Synthetic Speech Commands Classification
30-class audio CNN achieves perfect 100% test accuracy on 41,849 samples. Mel-spectrogram (64 bins) + SpecAugment. 1.25M-param 4-block CNN. Val accuracy reaches 100% at epoch 8. Label smoothing 0.1.

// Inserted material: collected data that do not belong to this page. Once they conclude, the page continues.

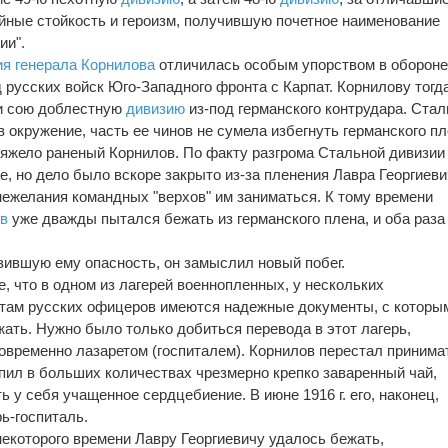
ные стойкость и героизм, получившую почетное наименование
ии".
ия
генерала Корнилова
отличилась особым упорством в обороне
 русских войск Юго-Западного фронта с Карпат. Корнилову тогд
и сою доблестную
дивизию
из-под германского контрудара. Ста
 окружение, часть ее чинов не сумела избегнуть германского пл
тяжело раненый Корнилов. По факту разгрома Стальной дивизии
е, но дело было вскоре закрыто из-за пленения Лавра Георгиеви
 нежелания командных "верхов" им заниматься. К тому времени
ов
уже дважды пытался бежать из германского плена, и оба раза
зившую ему опасность, он замыслил новый побег.
, что в одном из лагерей военнопленных, у нескольких
там русских офицеров имеются надежные документы, с которы
ать. Нужно было только добиться перевода в этот лагерь,
временно лазаретом (госпиталем). Корнилов перестал принима
 пил в больших количествах чрезмерно крепко заваренный чай,
ь у себя учащенное сердцебиение. В июне 1916 г. его, наконец,
рь-госпиталь.
екоторого времени Лавру Георгиевичу удалось бежать,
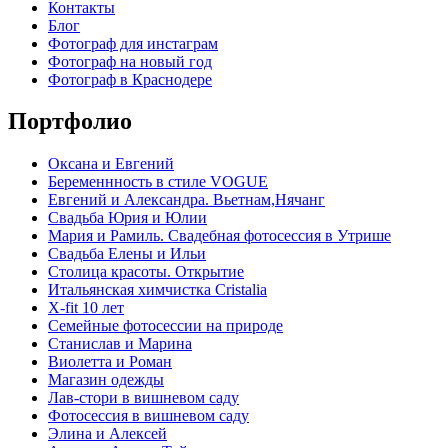
Контакты
Блог
Фотограф для инстаграм
Фотограф на новый год
Фотограф в Краснодере
Портфолио
Оксана и Евгений
Беременнность в стиле VOGUE
Евгений и Александра. Вьетнам,Нячанг
Свадьба Юрия и Юлии
Мария и Рамиль. Свадебная фотосессия в Утрише
Свадьба Елены и Ильи
Столица красоты. Открытие
Итальянская химчистка Cristalia
X-fit 10 лет
Семейные фотосессии на природе
Станислав и Марина
Виолетта и Роман
Магазин одежды
Лав-стори в вишневом саду
Фотосессия в вишневом саду
Элина и Алексей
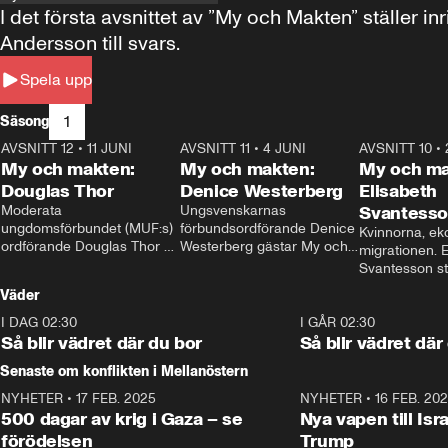
I det första avsnittet av ”My och Makten” ställe
Andersson till svars.
Spela upp
1
Säsong
AVSNITT 12
•
11 JUNI
26:27
AVSNITT 11
•
4 JUNI
23:40
AVSNITT 10
•
My och makten:
My och makten:
My och ma
Douglas Thor
Denice Westerberg
Elisabeth
Moderata 
Ungsvenskarnas 
Svantess
ungdomsförbundet (MUF:s) 
förbundsordförande Denice 
Kvinnorna, ek
ordförande Douglas Thor 
Westerberg gästar My och 
migrationen. E
gästar My och makten. I 
makten. I avsnittet 
Svantesson stäl
avsnittet diskuteras 
diskuteras migrationsfrågan 
när finansmini
Väder
tonårsutvisningarna och hur 
och hur SD ska locka 
Moderaterna ska locka 
kvinnliga väljare. 
I DAG 02:30
1:06
I GÅR 02:30
väljare till valet i höst. 
Så blir vädret där du bor
Så blir vädret där
Senaste om konflikten i Mellanöstern
NYHETER
•
17 FEB. 2025
0:45
NYHETER
•
16 FEB. 20
500 dagar av krig i Gaza – se
Nya vapen till Isr
förödelsen
Trump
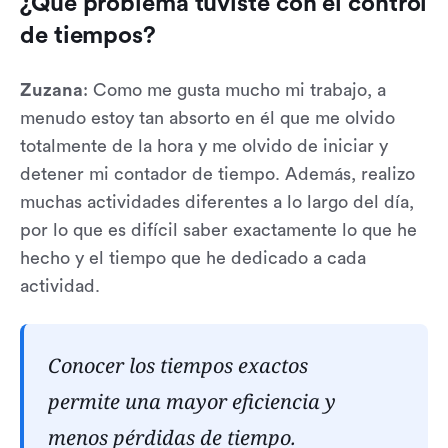
¿Qué problema tuviste con el control
de tiempos?
Zuzana
: Como me gusta mucho mi trabajo, a
menudo estoy tan absorto en él que me olvido
totalmente de la hora y me olvido de iniciar y
detener mi contador de tiempo. Además, realizo
muchas actividades diferentes a lo largo del día,
por lo que es difícil saber exactamente lo que he
hecho y el tiempo que he dedicado a cada
actividad.
Conocer los tiempos exactos
permite una mayor eficiencia y
menos pérdidas de tiempo.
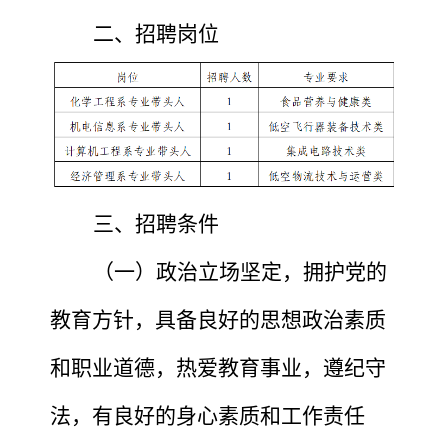
二、招聘岗位
三、招聘条件
（一）政治立场坚定，拥护党的
教育方针，具备良好的思想政治素质
和职业道德，热爱教育事业，遵纪守
法
，
有良好的身心素质和工作责任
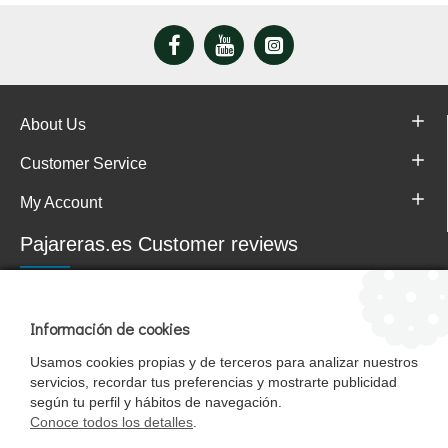
About Us
Customer Service
My Account
Pajareras.es Customer reviews
Información de cookies
Usamos cookies propias y de terceros para analizar nuestros
servicios, recordar tus preferencias y mostrarte publicidad
según tu perfil y hábitos de navegación.
Conoce todos los detalles
.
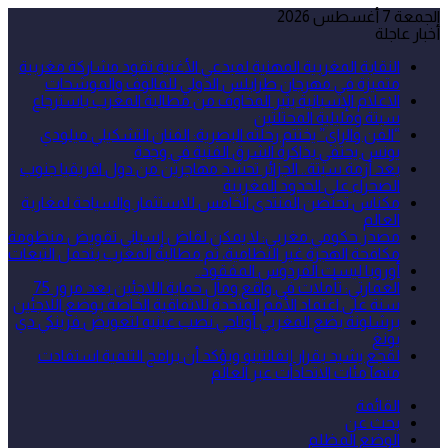
الجمعة 7 أغسطس 2026
أخبار عاجلة
النقابة المغربية المهنية لمبدعي الأغنية تقود مشاركة مغربية
متميزة في مهرجان طرابلس الدولي للمالوف والموشحات
الاعلام الإسبانية يثير المخاوف من مطالبة المغرب باسترجاع
سبتة ومليلية المحتلتين
“الفن والراي” يختتم رحلته البصرية: الفنان التشكيلي ميلودي
يونس يحتفي بذاكرة الشرق الفنية في وجدة
بعد أزمة سبتة.. الجزائر تحشد مهاجرين من دول افريقيا جنوب
الصحراء على الحدود المغربية
مكناس تحتضن المنتدى الخامس للاستثمار والسياحة لمغاربة
العالم
مصدر حكومي مغربي: لا يمكن لقاض إسباني تقويض منظومة
مكافحة الهجرة غير النظامية، ثم مطالبة المغرب بتحمل التبعات
أوروبا ليست الفردوس المفقود..
العمارتي: تأملات في واقع ومآل حماية اللاجئين بعد مرور 75
سنة على اعتماد الأمم المتحدة للاتفاقية الخاصة بوضع اللاجئين
برشلونة يضع المغربي أوناحي نصب عينيه لتعويض فرينكي دي
يونغ
لقجع يشيد بقرار إنفانتينو ويؤكد أن برامج التنمية استفادت
منها مئات الاتحادات عبر العالم
القائمة
بحث عن
الوضع المظلم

41,849 synthetic .wav files, 30 command classes
Mel-spectrogram + SpecAugment → 4-block CNN + label smoothing + cosine LR
30-class audio command classification achieving perfect test accuracy on synthetic data.
Dataset
- ▸41,849 .wav files: 30 command classes (bed, bird, cat ... yes, zero)
- ▸Clean + noisy variants, 16kHz, 1.0s fixed duration
- ▸Train: 31,386 / Val: 6,277 / Test: 4,186 (stratified)
Feature Extraction
1. Load .wav → normalize to 1.0s (pad/trim)
2. Mel-spectrogram: 64 bins, n_fft=512, hop=160
3. Normalize per-sample to [0, 1]
4. SpecAugment: FreqMask(k=15) + TimeMask(k=35)
CNN Architecture (1,246,142 params) 4 ConvBlocks [32→64→128→256 channels] → GAP → Dense(512) → Dropout(0.3) → Dense(30)
Training 30 epochs, Adam(lr=1e-3), CrossEntropy + label_smoothing=0.1, CosineAnnealingLR, patience=10
Results
| Epoch | Val Accuracy |
|---|---|
| 5 | 98.5% |
| 8 | 100.0% |
| 30 | 100.0% |
Test accuracy: 100.00% | Per-class F1: 1.00 for all 30 commands
Why Perfect Accuracy? Synthetic speech (text-to-speech) has highly consistent acoustic properties. Unlike real speech (accents, prosody, background noise), synthetic commands cluster tightly in mel-spectrogram space — this is a favorable but unrealistic evaluation condition.